Another potential source of hematopoietic (blood-forming) stem cells is the blood that remains in the umbilical cord and placenta after the birth of a baby. While it’s usually discarded, many countries are now establishing cord blood banks, enabling parents to donate their baby’s cord blood for future use by others.
The UCSF/GE Healthcare collaboration will focus on cord blood, which has some key advantages for transplants: It’s loaded with the stem and progenitor cells that make all the other cells in the blood system – including white cells, red cells and platelets. It can be collected easily without causing pain or risk to the donor. And cord blood doesn’t need to match the tissue type of the patient receiving it as closely as bone marrow does.
In recent years, a growing number of patients have received cord-blood transplants.

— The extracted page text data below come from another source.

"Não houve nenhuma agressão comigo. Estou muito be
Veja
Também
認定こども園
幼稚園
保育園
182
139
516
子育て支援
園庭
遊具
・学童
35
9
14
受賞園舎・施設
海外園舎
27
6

They work wonderfully for many sick children, Leavitt said, but for most adult patients, cord blood simply doesn’t provide a large enough number of stem cells.
Now, using a Discovery Grant awarded by the University of California’s Office of the President, along with matching funds from GE Healthcare, a group of scientists led by Leavitt has begun a three-year project. They’ll be hunting for chemical compounds that can be added to the stem cells and progenitor cells in cord blood to increase their population. If the process works, the number of cells transplanted should be large enough to replace the patient’s diseased blood system with a healthy one.

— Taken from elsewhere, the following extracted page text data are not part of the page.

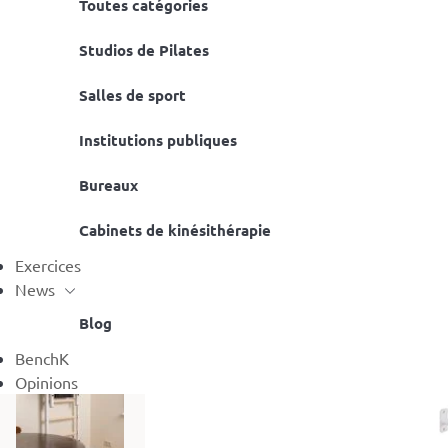
Toutes catégories
Studios de Pilates
Salles de sport
Institutions publiques
Bureaux
Cabinets de kinésithérapie
Exercices
News
Blog
BenchK
Opinions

During the first year, UCSF scientists led by Michelle Arkin, PhD, associate director of the Small Molecule Discovery Center, will use ultra-fast, robotic technology to screen 120,000 chemicals searching for those that may trigger the expansion of stem cells. A high-tech automated microscope provided by GE, the IN Cell 2000, will help Arkin and her team narrow those down to a few that look like potential candidates.
“One hundred-twenty thousand compounds is a huge number,” said Stephen Minger, PhD, global head of research & development for Cell Technologies at GE Healthcare. “Slowly but surely we’ll narrow the list.’’  GE Healthcare is funding the project as part of its mission to develop technologies that support the emerging era of regenerative medicine.
During the project’s second year, the scientists hope to test the best candidates to see what happens when they’re mixed with blood cells in the lab or in animals. Later, they’ll use GE’s Cell Factory™ to produce large quantities of cells for further testing. By the end of the project, the team hopes to have promising compounds moving toward clinical trials.
“If this succeeds it will be incredibly important,” Minger said. “The clinical potential of being able to expand hematopoietic stem cells in cord blood is huge. If this works, we’ll have discovered something that the world desperately needs.”